SRT's second effort for Dodge was announced several months after the new Viper in response to the fast growing "sport compact" craze. Young, mostly urban enthusiasts had lately taken to transforming used Honda Civics, Acura Integras, and similar cars into striking custom street racers known as "tuner cars" or "sport compacts," implying a huge new market for performance parts and styling accessories.
Automakers began conjuring sporty versions of their workaday small fries to get in on this lucrative action -- and hopefully hook some new buyers for life.

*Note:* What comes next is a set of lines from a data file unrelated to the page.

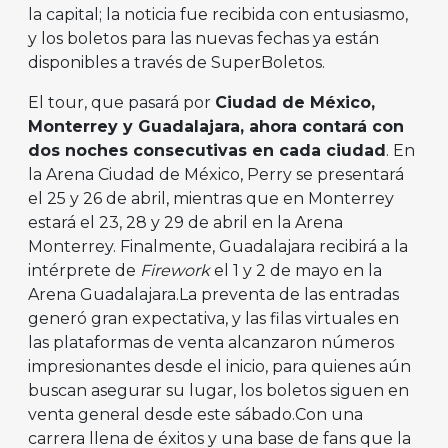
la capital; la noticia fue recibida con entusiasmo,
y los boletos para las nuevas fechas ya están
disponibles a través de SuperBoletos.
El tour, que pasará por
Ciudad de México,
Monterrey y Guadalajara, ahora contará con
dos noches consecutivas en cada ciudad
. En
la Arena Ciudad de México, Perry se presentará
el 25 y 26 de abril, mientras que en Monterrey
estará el 23, 28 y 29 de abril en la Arena
Monterrey. Finalmente, Guadalajara recibirá a la
intérprete de
Firework
el 1 y 2 de mayo en la
Arena Guadalajara.La preventa de las entradas
generó gran expectativa, y las filas virtuales en
las plataformas de venta alcanzaron números
impresionantes desde el inicio, para quienes aún
buscan asegurar su lugar, los boletos siguen en
venta general desde este sábado.Con una
carrera llena de éxitos y una base de fans que la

The little Neon was already known as a demon handler, having racked up a number of autocross and road-racing championships, and it made a fine starting point for Dodge's sport compact contender, the SRT-4.
The biggest deal for the pumped-up Neon was swapping in a turbocharged version of the corporate 2.4-liter twin cam four to net a startling, and as we'd soon find out underrated, 205 bhp. Allied to mandatory heavy-duty five-speed manual gearbox and a sub-3000-pound curb weight, the intercooled engine could deliver 0-60 mph in a claimed 5.9 seconds, making this the second-fastest car in the Dodge lineup after the mighty Viper. Starting price was no less eye-opening at just under $20,000.
This was in line with SRT's aim of delivering maximum bang for the buck in a car ready for owner personalization. Even so, the SRT-4 was well-equipped, particularly for "stylin’'" on the street. A large "basket handle" spoiler was a must, but there were also fat 17-inch tires, chrome-tipped exhaust, discreet lower-body cladding, a bolder nose with working hood scoop, a deeper bumper, and a gaping Dodge crosshair grille.
The suspension was lowered and stiffened, and big disc brakes with ABS went behind standard alloy wheels. The cabin kept the street-racer theme with bolstered bucket seats, turbo-boost/vacuum gauge, 160-mph speedometer, metal-look accents, a unique three-spoke steering wheel, and a whimsical "cue ball" shift knob.